It is late morning on Thursday, 13 May 1999. Being Ascension Day it is a holiday in France. There I am, pleasantly tired at the Charles de Gaulle Airport, just outside Paris, disembarking from a comfortable flight from Colombo.
Hitting me first as it has always done, is the aroma of hot croissants and steaming espresso which assail me from the airport restaurants and cafés. I inhale deeply. It is nostalgic and brings back memories of my every disembarkation in Paris. And then I get lost in the maze for the next quarter of an hour. That’s another ritual.
Formalities completed and comfortably settled in my hotel room at the rue de la Roquette near the Bastille Opera House (fabulous area), I head for the Société CIFAP (Centre International de Formation Audiovisuel et de Production) at Montreuil at the edge of Paris. This is where the members of the Bonsoir team have been trained over time.
I have come to CIFAP to follow an advanced training course in audiovisual techniques. Television production, to simplify the jargon.
“So what do you want to do for your final production?”
“Montmartre of course,” I reply. Why Montmartre ? Because of all the places in Paris, this is the area I love most, possibly because of its microcosmic situation of being a “village” within the city of Paris which makes good stuff for a documentary.
Montmartre can mean many different things to many different people and so my big problem was what to leave out, what to put in where, in what order etc. How could I do justice to my subject within a half hour programme when it really should have been double the length?
That fortnight’s brainstorming with Roland Carrière was excruciating and mind boggling. How many times have we visited Montmartre, walked along its streets in the sun and rain, checked different light conditions, worked out camera angles, recorded natural sound. This was all very tiring yet very absorbing too.
In the middle of all this, public transport in Paris decides to go on strike for two days. One of its employees had died after being “attacked by a dark skinned foreigner” in an underground metro station. Parisians took their cars and bicycles out. Those who had neither, hitched rides. Having neither at my disposal, I thought I could hitch a ride too. But no one ever stopped for me. It was then that I realised that I too was a “dark skinned foreigner”! I had to settle for walking one full hour up and down, and happily discovered more nooks and corners of Paris in the process.
Now to the actual filming itself. This was when I had to work with television journalist Laurent Tastet, a young man with loads of energy and enthusiasm. We clicked instantly and got on like a house on fire.

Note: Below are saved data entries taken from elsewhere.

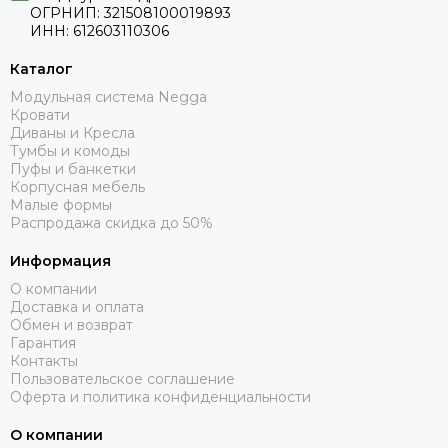
ОГРНИП: 321508100019893
ИНН: 612603110306
Каталог
Модульная система Negga
Кровати
Диваны и Кресла
Тумбы и комоды
Пуфы и банкетки
Корпусная мебель
Малые формы
Распродажа скидка до 50%
Информация
О компании
Доставка и оплата
Обмен и возврат
Гарантия
Контакты
Пользовательское соглашение
Оферта и политика конфиденциальности
О компании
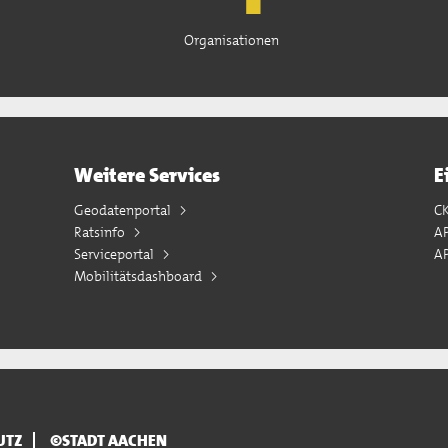
Organisationen
Weitere Services
E
Geodatenportal
C
Ratsinfo
A
Serviceportal
AP
Mobilitätsdashboard
UTZ
©STADT AACHEN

For two long weeks the both of us literally pitched tents in Montmartre. This was a hands-on experience. How many times have we had baguette sandwiches for lunch sitting on the steps behind Montmartre, discussing the project, and then when the weather turned, how many innumerable cups of espresso or café-au-lait have we had in those little cafés that dot this little village in the city?
May sound surprising but being a Frenchman himself, he said that he learnt a lot about this area, simply by working on my project. Felt good.
Every production has its memorable and unforgettable moments. This had several. A memorable moment was filming in the 18th Century Cabaret du Lapin Agile, a very old and famous music hall of an era gone by. Every evening as the sun goes down this charming little music hall comes alive with songs from old Montmartre and old Paris. It still retains its olde-world charm to this day and is classified as the “Conservatoire of Montmartre Cabarets”. A must-visit venue for anyone going to Montmartre!
The other was the unforgettable experience – night filming outside the Moulin Rouge at Place Blanche which is also Paris’ red light district with its assortment of pretty, pouting, painted sex workers. Laurent had to be very, very careful not to get them into our frame for two cardinal reasons – we did not want their wrath upon our cameras and us, AND, those shots could never have been shown on Bonsoir in Sri Lanka!